The Two Most Important Things We Learned At BofA's Presentation On Stocks

savita subramanian

Photo: Bloomberg TV

The stock market has been reacting to macro data and news, rather than fundamentals.  This is according to Savita Subramanian, head of U.S. equity strategy and BofA Merrill Lynch.Subrmanian has a 1,450 year-end target for the S&P 500.

Speaking at BofA’s mid-year press conference Subramanian said two key things about investing in stocks.

1) The sell-side indicator looks bullish

First, she said equities have reason to rally rather than sell off.

BofA’s proprietary sell-side indicator – a contrarian indicator that measures the bullishness and bearishness of Wall Street analysts – concludes a 2012 year-end target of 1,464.

Subramanian says the reason she expects stocks to rise is because strategists are recommending being underweight in equities, relative to what they have over time. The normal benchmark allocation to equities is about 60 – 65 per cent, a figure that has today plummeted to about 50 per cent.

“What we found is that this is actually a pretty strong sign that equities are pricing in a pretty bad-case scenario,” said Subramanian. “Sentiment has gotten to levels that we haven’t seen since the mid to late-90s when strategists were quite bearish. Again that was probably the wrong time to sell equities, we think that today the same signal could apply. That sentiment has gotten to levels that suggest equities could actually surprise on the upside, rather than the downside.”

2) Look for quality and yield

In a market where stocks are responding to news rather than fundamentals, Subramanian said there are two key themes that investors should watch: quality and yield.

Dividend stocks will have legs for the next couple of decades, since there is a “strong supply-demand imbalance for yield-oriented investments”.

Supply on the bond side is limited since the Fed is keeping interest rate low for some time. And the S&P’s payout ratio is also at an all-time low.

On the demand side, baby boomers are retiring with the proportion of retirees in the U.S. set to double over the next 20 years.
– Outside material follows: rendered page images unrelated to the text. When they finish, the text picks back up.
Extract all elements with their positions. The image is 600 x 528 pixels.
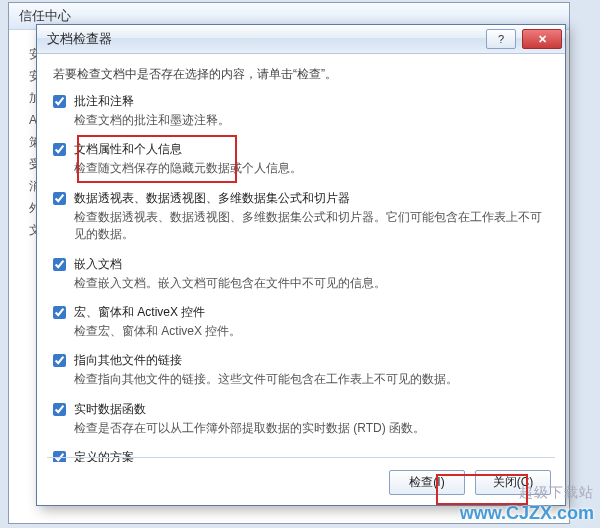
option-label: 宏、窗体和 ActiveX 控件 [74,304,551,321]
option-desc: 检查宏、窗体和 ActiveX 控件。 [74,323,551,340]
option-comments: 批注和注释检查文档的批注和墨迹注释。 [53,93,551,129]
checkbox-comments[interactable] [53,95,66,108]
dialog-titlebar: 文档检查器 ? ✕ [37,25,565,54]
watermark-name: 超级下载站 [519,484,594,502]
option-scenarios: 定义的方案 [53,449,551,462]
intro-text: 若要检查文档中是否存在选择的内容，请单击“检查”。 [53,66,551,83]
option-links: 指向其他文件的链接检查指向其他文件的链接。这些文件可能包含在工作表上不可见的数据… [53,352,551,388]
checkbox-macros[interactable] [53,306,66,319]
dialog-title: 文档检查器 [37,30,112,48]
separator [47,457,555,458]
window-close-button[interactable]: ✕ [522,29,562,49]
option-label: 指向其他文件的链接 [74,352,551,369]
option-embedded: 嵌入文档检查嵌入文档。嵌入文档可能包含在文件中不可见的信息。 [53,256,551,292]
option-label: 定义的方案 [74,449,551,462]
checkbox-links[interactable] [53,354,66,367]
highlight-doc-properties [77,135,237,183]
option-macros: 宏、窗体和 ActiveX 控件检查宏、窗体和 ActiveX 控件。 [53,304,551,340]
option-rtd: 实时数据函数检查是否存在可以从工作簿外部提取数据的实时数据 (RTD) 函数。 [53,401,551,437]
help-button[interactable]: ? [486,29,516,49]
option-label: 嵌入文档 [74,256,551,273]
checkbox-rtd[interactable] [53,403,66,416]
dialog-content[interactable]: 若要检查文档中是否存在选择的内容，请单击“检查”。 批注和注释检查文档的批注和墨… [37,54,565,462]
window-buttons: ? ✕ [483,27,565,51]
document-inspector-dialog: 文档检查器 ? ✕ 若要检查文档中是否存在选择的内容，请单击“检查”。 批注和注… [36,24,566,506]
option-desc: 检查数据透视表、数据透视图、多维数据集公式和切片器。它们可能包含在工作表上不可见… [74,209,551,244]
checkbox-doc-properties[interactable] [53,143,66,156]
highlight-inspect-button [436,474,528,505]
checkbox-embedded[interactable] [53,258,66,271]
option-desc: 检查文档的批注和墨迹注释。 [74,112,551,129]
option-label: 实时数据函数 [74,401,551,418]
option-desc: 检查嵌入文档。嵌入文档可能包含在文件中不可见的信息。 [74,275,551,292]
option-desc: 检查指向其他文件的链接。这些文件可能包含在工作表上不可见的数据。 [74,371,551,388]
option-pivot: 数据透视表、数据透视图、多维数据集公式和切片器检查数据透视表、数据透视图、多维数… [53,190,551,244]
option-label: 数据透视表、数据透视图、多维数据集公式和切片器 [74,190,551,207]
checkbox-pivot[interactable] [53,192,66,205]
watermark-url: www.CJZX.com [460,503,594,524]
option-desc: 检查是否存在可以从工作簿外部提取数据的实时数据 (RTD) 函数。 [74,420,551,437]
option-label: 批注和注释 [74,93,551,110]
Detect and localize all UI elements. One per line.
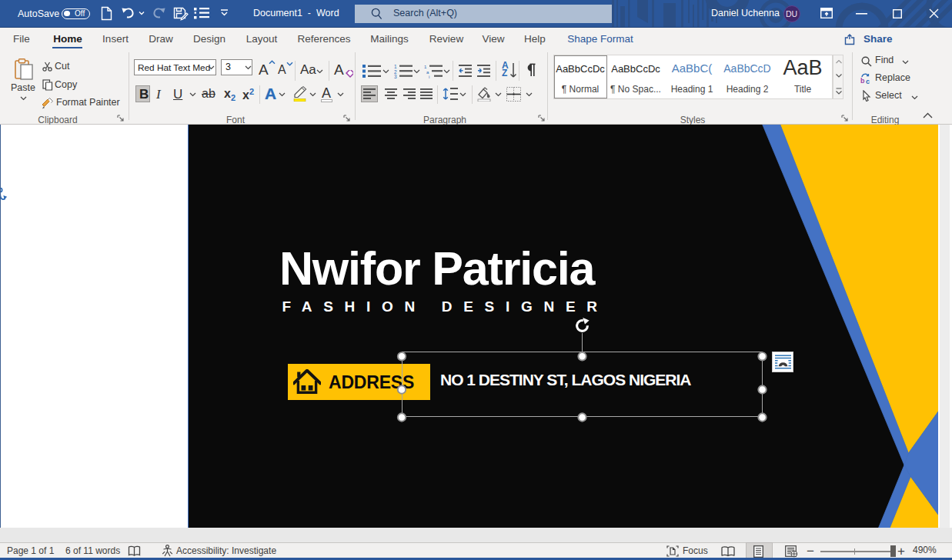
svg-text:b: b [860,77,865,85]
svg-text:a: a [426,70,429,75]
svg-text:i: i [429,75,429,78]
svg-text:1: 1 [424,65,427,69]
svg-text:3: 3 [394,74,397,78]
svg-text:c: c [866,78,870,85]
“A large and growing investor base is shifting from more of the capital-appreciation stories to the yield-oriented investments,” said Subramanian.

With this in mind, Subramanian recommends shifting focus to stocks that have yield and the ability to grow their dividend rather than stock up on stocks that have the highest yield like utilities and telecom, but are expensive. Consumer staple stocks for instance pay out about 60 per cent in dividend and have drive power to actually increase those dividends, while many utilities stocks pay out 90 per cent of their earnings leaving little room for growth.